I received, as a gift over the holiday bulbs of Lavander Mountain Lilies and Paperwhites.
My question(s) are: A) is it too late the plant in a container now? If not how do I do this properly? IE what soil is best and are there any special considerations I should be aware of, I know some bulbs need to be chilled before planting is this the case with these? If so how do I go about that, just stick them outside?
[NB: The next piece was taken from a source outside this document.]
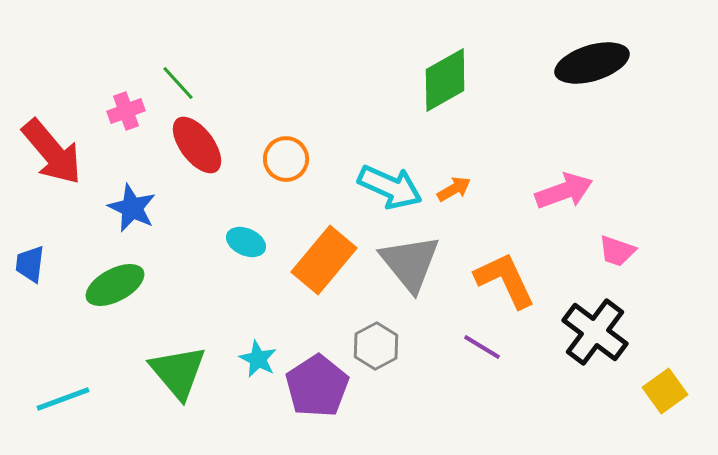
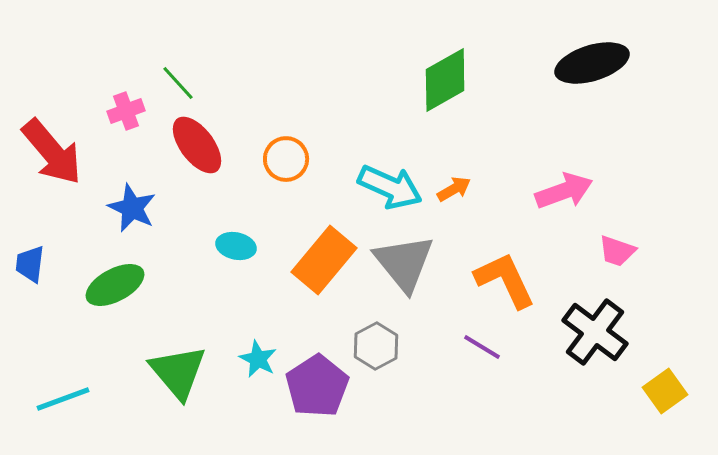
cyan ellipse: moved 10 px left, 4 px down; rotated 12 degrees counterclockwise
gray triangle: moved 6 px left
B) If it is too late and I have to wait until fall to plant them how do I store them until that time, I doubt sticking them in my file cabinet drawer is good for them? Someone told me to place them in the freezer until fall, but that did not sound right to me so anyone know?

Thanks in advance,
~C~
WeeNel
Ayrshire Scotland
United Kingdom

January 2, 2014
1:48 PM

Post #9738892

I would plant now, In Pots or containers with good quality compost, IF you get really cold weather (like freeze, keep the containers either in cool garage or out side in very sheltered area,
They will never last until next fall either in freezer (far too long time-wise and far too cold also) while inside in containers or in the garden where they are sheltered, you must keep an eye on them and water JUST enough to prevent them dying off, once you see green shoots it's time to offer a little more water and by spring they should be able to sit outside, give a feed and after flowering, leave the foliage to die down naturally as this feeds and gives nutrients back to the bulbs for next years flowering, it's at this stage you can plant out into the gardener for their final planting place, once planted out, IF you get ground freeze you just throw a few inches of leaf mould or compost to help act as a blanket will protect the bulbs oor lift them end of summer and store indoors.
Hope this helps you out and you enjoy your new plants.
Best Regards. WeeNel.
Cicca
Herndon, VA
(Zone 6b)

January 2, 2014
10:27 PM

Post #9739173

WeeNel,
I live in an apartment, would they be ok in a planter for a few years?
WeeNel
Ayrshire Scotland
United Kingdom

January 3, 2014
12:42 PM

Post #9739495

I would say YES, they should be fine with care and watering when required NOT just pour water on every day.
Make sure IF you plant to grow things in containers on a balcony you use saucers under the pots to prevent water soaking the folks under you and don't use too heavy soil either or you could create problems but having not seen your place maybe that's not an issue.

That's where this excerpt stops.